[Extracted material Boundary: Start]

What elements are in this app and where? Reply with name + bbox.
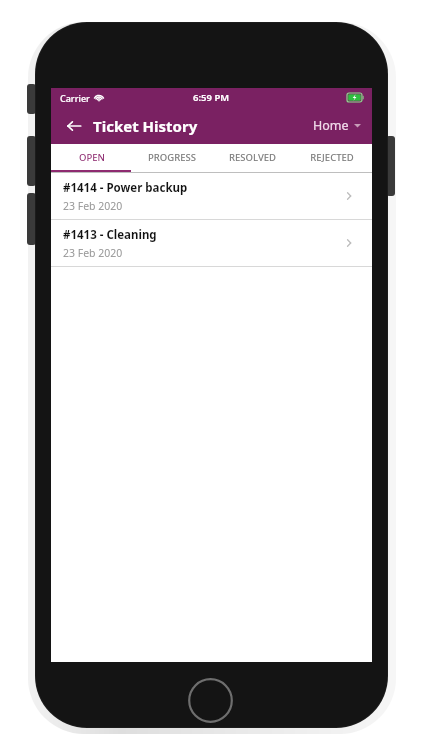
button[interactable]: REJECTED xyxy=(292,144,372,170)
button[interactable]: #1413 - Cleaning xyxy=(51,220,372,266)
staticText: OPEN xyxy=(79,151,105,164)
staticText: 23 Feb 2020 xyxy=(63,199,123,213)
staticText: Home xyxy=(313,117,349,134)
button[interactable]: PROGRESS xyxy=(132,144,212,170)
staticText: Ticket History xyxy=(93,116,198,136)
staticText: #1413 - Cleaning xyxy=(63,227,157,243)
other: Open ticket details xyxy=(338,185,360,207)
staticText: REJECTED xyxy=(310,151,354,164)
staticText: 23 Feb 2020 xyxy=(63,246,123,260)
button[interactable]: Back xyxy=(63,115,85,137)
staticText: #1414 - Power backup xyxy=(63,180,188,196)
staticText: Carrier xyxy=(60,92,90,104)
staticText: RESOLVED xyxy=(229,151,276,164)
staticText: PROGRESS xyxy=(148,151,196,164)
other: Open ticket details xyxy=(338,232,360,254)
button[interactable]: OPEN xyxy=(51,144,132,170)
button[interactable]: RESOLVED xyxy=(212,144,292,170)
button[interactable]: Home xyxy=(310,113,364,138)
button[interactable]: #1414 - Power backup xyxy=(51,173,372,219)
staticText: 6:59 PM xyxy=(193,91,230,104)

[Extracted material Boundary: End]
[Extracted material Boundary: Start]

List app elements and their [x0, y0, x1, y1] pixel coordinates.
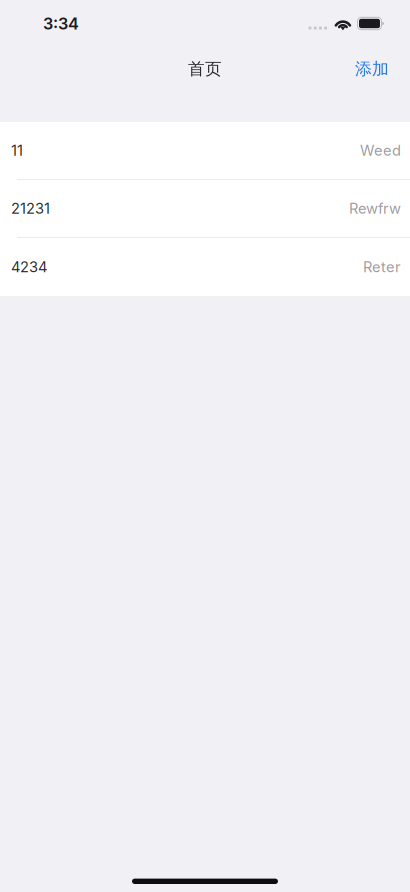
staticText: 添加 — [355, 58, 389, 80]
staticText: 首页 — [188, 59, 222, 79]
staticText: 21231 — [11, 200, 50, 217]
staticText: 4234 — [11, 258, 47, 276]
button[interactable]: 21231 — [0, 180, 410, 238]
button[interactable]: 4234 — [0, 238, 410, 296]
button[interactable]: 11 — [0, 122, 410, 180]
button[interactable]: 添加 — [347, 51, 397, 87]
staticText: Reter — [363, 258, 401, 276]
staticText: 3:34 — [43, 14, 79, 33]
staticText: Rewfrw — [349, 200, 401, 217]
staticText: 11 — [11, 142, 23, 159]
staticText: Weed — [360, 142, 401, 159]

[Extracted material Boundary: End]

◆ **Work order**
Show every line of the listing containing the string "other" by copying it.

◆ **Completed exercise**
other: Open ticket details xyxy=(338,185,360,207)
other: Open ticket details xyxy=(338,232,360,254)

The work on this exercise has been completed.